Il termine Levante, che deriva dalla parola francese lever, si riferisce alla regione orientale del Mediterraneo dove il Sole sorge ogni giorno. Viene comunemente usato per descrivere un’area che comprende Libano, Israele/Palestina, Siria, Turchia e Giordania. Stati che nel tempo hanno vissuto insieme periodi di fioriture sociali e culturali e poi periodi – apparentemente infiniti – di conflitti mortali. Di tanto in tanto, la regione esplode e scatena una reazione a catena che deflagra ben oltre i suoi confini.
In questi giorni siamo in mezzo a una di queste fasi, con la caduta del regime sanguinario degli Assad dopo una rapidissima avanzata dei ribelli siriani. La domanda, mentre Bashar e la sua famiglia sono fuggiti a Mosca, è se quello che si apre sarà un periodo di nuova speranza o l’inizio di una nuova fase di guerra. La maggior parte degli osservatori ritiene che gli ultimi eventi rappresentino una sconfitta strategica per gli alleati di Assad: Russia, Iran ed Hezbollah hanno combattuto per anni per mantenere Assad al potere e ora rischiano di perdere pezzi di potere fondamentali per i loro equilibri interni. La sconfitta del regime significa che la Siria potrebbe non essere più il corridoio di terra che è stata finora (passando per l’Iraq) fra l’Iran e gli Hezbollah, in un momento in cui il gruppo libanese è debolissimo, a causa dei ripetuti attacchi israeliani. E potrebbe anche non essere più il rifugio – con il suo porto di Tartus – di cui Mosca ha tanto bisogno per la sua flotta nel Mediterraneo.
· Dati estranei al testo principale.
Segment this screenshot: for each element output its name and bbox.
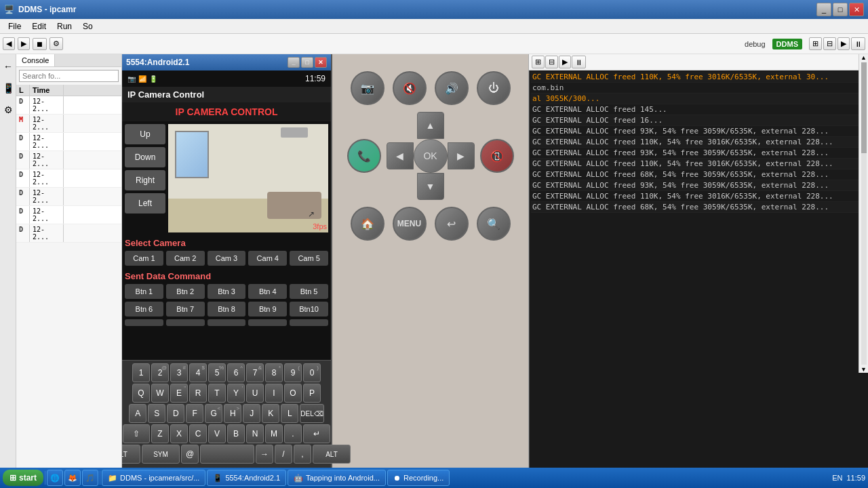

I semi della sconfitta di Bashar arrivano da lontano. Potrebbero essere identificati nell’attacco di Hamas su Israele del 7 ottobre 2023, che ha rivoluzionato gli equilibri dell’area, scatenando la sanguinosa reazione israeliana su Gaza prima e i lanci di missili di Hezbollah e la guerra contro il Libano poi. O essere invece ricercati nell’invasione russa dell’Ucraina, il 24 febbraio 2022: quando Putin ha scoperto che l’esercito russo non era in grado di entrare a Kiev in tre giorni e la resistenza ucraina lo ha bloccato, gli spazi per le sue avventure militari nel Mediterraneo si sono ridotti.
Per gli Stati Uniti, gli eventi in Siria sono complicati dal passaggio di poteri alla nuova Amministrazione Trump, che si insedierà tra sei settimane. Sia Biden che Trump hanno detto a più riprese di voler ridurre il coinvolgimento americano nella regione per concentrarsi sul pericolo rappresentato, ai loro occhi, dalla Cina. Ma resta il fatto che l’America ha ancora un migliaio di soldati nella Siria orientale per difendere gli alleati curdi dalla minaccia di una recrudescenza dell’Isis. E che il destino della Siria potrebbe riservare sorprese che la costringerebbero a tornare in forze nella regione.
In teoria, da questa crisi Donald Trump vorrebbe stare lontano: “Gli Stati Uniti non devono aver nulla a che fare, questa non è la nostra battaglia. Lasciate che si svolga, non fatevi coinvolgere!”, ha scritto sui social. Non ha parlato di come gestire la presenza di militari americani nell’area, né delle conseguenze che il cambio di regime potrebbe avere nella lotta all’Isis o dei rischi legati all’arsenale chimico che era in mano al regime siriano. Solo della sconfitta russa: “La Russia, impantanata in Ucraina dove ha perso 600.000 soldati, è stata incapace di fermare la marcia dei ribelli attraverso la Siria, un Paese che ha protetto per anni”, ha scritto. “Ora sarà costretta ad andarsene, come lo stesso Assad”.
Biden è stato più diretto. Pur salutando con favore la caduta del regime di Assad, ha avvertito: “Alcuni dei gruppi di ribelli hanno una storia di terrorismo e di violazioni dei diritti umani”. Poi ha aggiunto: “Abbiamo preso nota delle dichiarazioni dei loro leader: stanno dicendo le cose giuste. Ma quando si assumeranno responsabilità di governo, valuteremo le loro parole e le loro azioni”. Infine ha chiuso esprimendo la speranza che, fra i detenuti le cui celle si stanno spalancando in queste ore, ci sia Austin Tice, giornalista americano da anni scomparso in Siria. Una notizia che, se arrivasse davvero, farebbe dimenticare per qualche ora all’America l’ennesima guerra che rischia di bussare alla sua porta.